IDOL: Inverse-Dynamics-Guided Future Prediction for End-to-End Autonomous Driving

End-to-end autonomous driving has emerged as a compelling paradigm for learning planning directly from sensor observations, while recent world-model-based approaches further enrich this paradigm by enabling explicit reasoning about how the scene may evolve in the future. Yet future prediction alone does not guarantee better planning unless the predicted evolution can be converted into planning-relevant trajectory updates. Many current methods still forecast future scene states without explicitly decoding the motion implications hidden in state transitions. As a result, future reasoning often remains descriptively useful but only weakly coupled to executable motion generation. To address this limitation, we propose \mathbf{IDOL}, an inverse-dynamics-guided future prediction framework for world-model-based end-to-end planning in latent BEV space, where inverse dynamics serves as the key bridge between future prediction and trajectory optimization. IDOL first predicts multiple future latent scene states with a BEV world model, then applies an inverse dynamics model to adjacent latent futures to decode transition-aware trajectory features and recover planning-relevant motion deltas that explain how the latent world evolves over time. These inverse-dynamics-derived signals are used to optimize the planned trajectory, turning future forecasting from passive scene anticipation into actionable planning guidance. A lightweight closed-loop refinement module further improves long-horizon consistency by reusing the optimized trajectory for another round of future-aware reasoning. By introducing inverse dynamics into latent future reasoning, IDOL tightens the coupling between world modeling and planning. Extensive experiments on the NAVSIM v1 and NAVSIM v2 benchmarks show that IDOL achieves state-of-the-art performance among comparable methods.

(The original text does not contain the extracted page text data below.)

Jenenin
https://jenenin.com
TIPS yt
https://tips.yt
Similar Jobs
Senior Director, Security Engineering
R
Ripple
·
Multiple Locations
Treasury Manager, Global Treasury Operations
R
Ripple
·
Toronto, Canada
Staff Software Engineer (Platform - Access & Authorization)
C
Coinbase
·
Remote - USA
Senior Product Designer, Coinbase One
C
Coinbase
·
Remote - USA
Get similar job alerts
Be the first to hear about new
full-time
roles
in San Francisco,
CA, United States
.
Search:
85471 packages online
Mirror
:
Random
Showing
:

翻译：端到端自动驾驶已成为直接从传感器观测学习规划的一种有前景范式，而近期基于世界模型的方法通过显式推理场景未来演化进一步丰富了这一范式。然而，仅依赖未来预测并不能保证更好的规划，除非预测的演化结果能被转化为与规划相关的轨迹更新。当前许多方法仍直接预测未来场景状态，而未显式解码状态转换中隐含的运动含义，导致未来推理虽具有描述性价值，却与可执行的运动生成耦合薄弱。针对这一局限，我们提出IDOL——一种面向基于世界模型的端到端规划的逆动力学引导未来预测框架，在潜在BEV空间中运行，其中逆动力学作为连接未来预测与轨迹优化的关键桥梁。IDOL首先通过BEV世界模型预测多个未来潜在场景状态，随后利用相邻潜在未来状态的逆动力学模型解码具有过渡感知特性的轨迹特征，并恢复可解释潜在世界随时间演化的规划相关运动增量。这些逆动力学衍生信号被用于优化规划轨迹，将未来预测从被动的场景预测转化为可执行的规划指导。轻量级闭环细化模块通过复用优化轨迹进行新一轮未来感知推理，进一步提升长期一致性。通过在潜在未来推理中引入逆动力学，IDOL强化了世界建模与规划之间的耦合。在NAVSIM v1和NAVSIM v2基准上的大量实验表明，IDOL在同类方法中达到了最优性能。